Cloudflare Enterprise customers have access to the Enterprise Log Share (ELS) service, a RESTful API for consuming request logs over HTTP. This API provides a method for customers to access a domain’s request logs using a client API key.
These logs contain data related to the connecting client, the request path through the Cloudflare network, and the response from the origin web server. This data is useful for enriching existing logs on an origin server.
Data retention period
You can query for log data starting at 1 minute in the past (relative to the actual time the request is being made) and going back up to 72 hours.

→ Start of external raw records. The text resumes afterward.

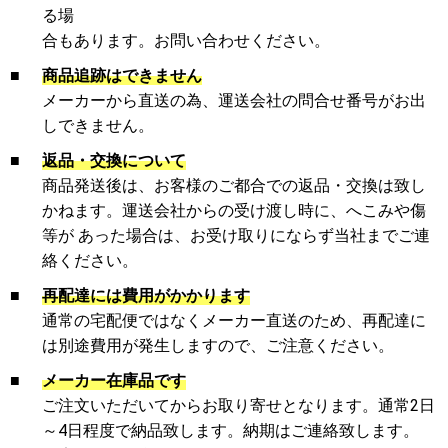
る場
合もあります。お問い合わせください。
■
商品追跡はできません
メーカーから直送の為、運送会社の問合せ番号がお出
しできません。
■
返品・交換について
商品発送後は、お客様のご都合での返品・交換は致し
かねます。運送会社からの受け渡し時に、へこみや傷
等が あった場合は、お受け取りにならず当社までご連
絡ください。
■
再配達には費用がかかります
通常の宅配便ではなくメーカー直送のため、再配達に
は別途費用が発生しますので、ご注意ください。
■
メーカー在庫品です
ご注文いただいてからお取り寄せとなります。通常2日
～4日程度で納品致します。納期はご連絡致します。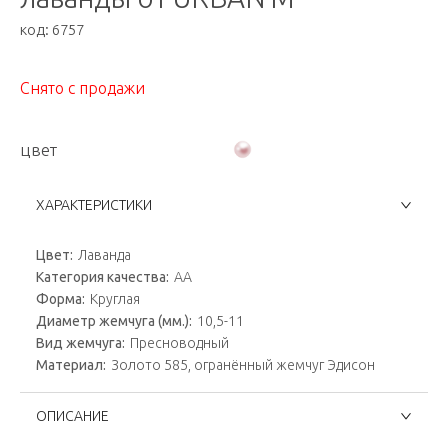
код:
6757
Снято с продажи
цвет
ХАРАКТЕРИСТИКИ
Цвет:
Лаванда
Категория качества:
АА
Форма:
Круглая
Диаметр жемчуга (мм.):
10,5-11
Вид жемчуга:
Пресноводный
Материал:
Золото 585, огранённый жемчуг Эдисон
ОПИСАНИЕ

Order of the data returned
The "logs/received" REST API route exposes data by time received, which is the time the event was written to disk in the Cloudflare log aggregation system.

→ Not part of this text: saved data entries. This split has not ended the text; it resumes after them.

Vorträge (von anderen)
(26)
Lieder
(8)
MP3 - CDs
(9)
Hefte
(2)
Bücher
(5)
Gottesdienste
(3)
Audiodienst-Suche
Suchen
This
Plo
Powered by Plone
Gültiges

Ordering by log aggregation time instead of log generation time results in lower (faster) log share pipeline latency and deterministic log pulls. Functionally, it is similar to tailing a log file or reading from rsyslog (albeit in chunks).

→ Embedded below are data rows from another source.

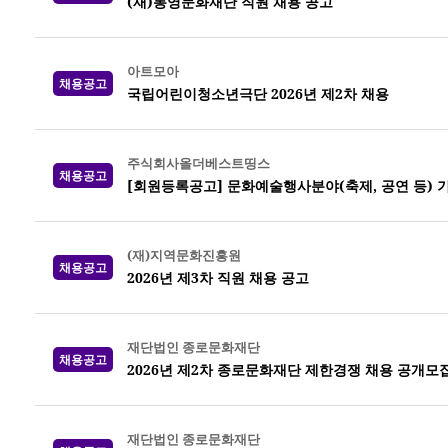
(재)통영문화재단 직원 채용 공고
아트모아
채용공고
국립어린이청소년극단 2026년 제2차 채용
주식회사올더베스트띵스
채용공고
[회원등록공고] 문화예술행사분야(축제, 공연 등)
(재)지역문화진흥원
채용공고
2026년 제3차 직원 채용 공고
재단법인 종로문화재단
채용공고
2026년 제2차 종로문화재단 제한경쟁 채용 공개모
재단법인 종로문화재단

This means that if you want to obtain logs for a given time range, you can do so by issuing one call for each consecutive minute (or other time range). Because log lines are batched by time received and made available, there is no "late arriving data." A response for a given minute will never change. You do not have to repeatedly poll a given time range to receive logs as they converge on our aggregation system.
Format of the data returned
The Logpull Rest API returns data in NDJSON format, whereby each log line is a valid JSON object. Major analysis tools like Google BigQuery and AWS Kinesis require this format.
If you'd like to turn the resulting log data into a JSON array with one array element per log line, you can use the jq tool. Essentially, you pipe the API response into jq using the slurp (or simply s) flag:
<API request code> | jq -s
Recommended access pattern
The basic access pattern is "give me all the logs for zone Z for minute M" where the minute M refers to the time log records were written to disk in our log aggregation system. Try running your query every minute to start. If responses are too small, go up to 5 minutes (this will be appropriate for most zones). If the responses are too large, trying going down to 15 seconds. If your zone has so many logs that it takes longer than 1 minutes to read 1 minute worth of logs, run 2 workers staggered, each requesting 1 minute worth of logs every 2 minutes.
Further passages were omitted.